厚生労働省が設置した「一般用医薬品のインターネット販売等の新たなルールに関する検討会」(ルール検討会)で、医薬品通販・ネット販売のルール作りの議論が急ピッチで進められる可能性が出てきた。4月19日開催の第6回会合では、前回会合で事務局が提示した論点案の修正内容などについて協議。薬業・医療関係の慎重派委員からネットと対面の優劣論を蒸し返すような発言があったのに対し、座長の遠藤久夫学習院大学経済学部教授が本筋の議論に軌道修正するよう要請するほか、ネット関連の推進派の委員からは議論の進め方に関する意見が相次いだ。遠藤座長および推進派委員は、具体的なルール作りの議論を進めたいもようで、政府の規制改革会議が医薬品ネット販売に関するルールの検討を進める中、事務局の厚労省も遅々として進まない議論に危機感を抱いているようだ。

 事務局が提示した論点案の修正版では、前回会合での各委員からの指摘を受け、言い回しや表現、構成などを見直すとともに、國領二郎委員(慶応義塾大学総合政策学部学部長・教授)から指摘のあった一般用医薬品のリスク区分・分類に応じた情報提供などの機能に関する検討内容、増山ゆかり委員(全国薬害被害者団体連絡協議会副代表世話人)から発言のあった消費者の自己責任に関する検討内容などを新たに盛り込んだ。

 修正版の論点案は、項目立ての見直しにより、7項目から5項目となったが、各項目の検討内容は多岐にわたる。これまでの遅れを取り戻すためには議論すべきテーマを絞る必要があるが、この部分では一般用医薬品の安全性確保策に関する項目に含まれる12点の具体策のほか、しばしば発言があったネット販売での情報提供やコミュニケーション機能がポイントになる見込み。

 事務局でも論点案とは別に「リスク分類ごとの情報提供等の機能に関する考え方について」と題した資料を作成しており、同資料をたたき台に議論が進められることになりそうだ。

 第6回会合では、事務局が実際に医薬品ネット販売を行うサイトの情報提供などの対応に関する資料を提示するほか、後藤玄利委員(日本オンラインドラッグ協会理事長※JODA)および國重惇史委員(新経済連盟顧問)が医薬品ネット販売での情報提供方法や薬剤師の関与、購入プロセスに関する資料を提出。

 この部分で踏み込んだ議論には至らなかったが、今後の議論に向けた布石として具体事例を示した形で、JODAの後藤委員は、さらに具体的な議論のたたき台となる資料を提出する用意があるとの考えを示した。

 推進派委員からは、このほかにも議論の進め方に関する意見が出されたが、その中で岩瀬大輔委員(ライフネット生命保険副社長)は、事務局が作成した情報提供の考え方に関する資料を活用。資料の各事項について、薬業団体の委員に対面販売での対応を聞きながら、ネット販売でルール化した場合、義務にすべきか努力義務にすべきかを振り分けるなど、具体的な議論の進め方を例示した。

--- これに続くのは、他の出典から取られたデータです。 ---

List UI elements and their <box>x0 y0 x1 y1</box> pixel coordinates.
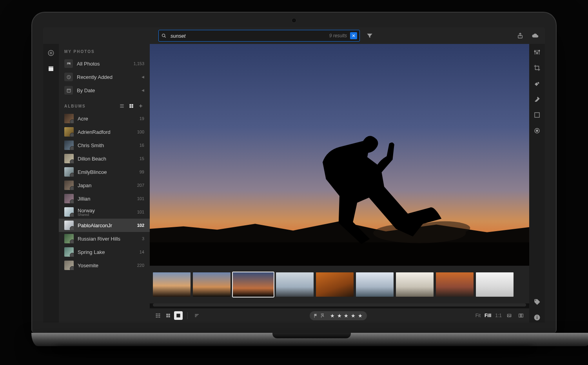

 今回の会合では、論点案が整理され、より効率的な議論の進め方に関する意見も出されたことから、次回以降、さらに踏み込んだ議論が進められると見られる。

 特に、5月末で離島居住者や継続利用者を対象に第2類医薬品の通販・ネット販売を認める経過措置が期限切れとなること、政府の規制改革会議でも医薬品ネット販売のルールに関する検討を進めているといった状況から、各委員の間でも、早期に具体的なルール作りの議論に入らなければならないという意識が強まっているもよう。これは、遠藤座長の議事進行にも表れている。

 とりわけ危機感を募らせていると言えるのは事務局の厚労省だ。実際、最高裁判決で省令による医薬品ネット販売の一律規制が違法と判断された上、経過措置も再延長せざるを得ない状況。さらに6月下旬に予定する規制改革会議の検討結果公表に遅れをとるようなことになれば、とんでもない大失態になる。

 経過措置については、年内一杯まで再延長する省令の見直しに関するパブリックコメントの募集を4月15日から開始するなど対応に乗り出しているが、規制改革会議の動きに対する意識も強く会合終了後、同省の事務局担当者は、6月の中下旬頃を検討会の結論出しのデッドラインと考えていることを示唆した。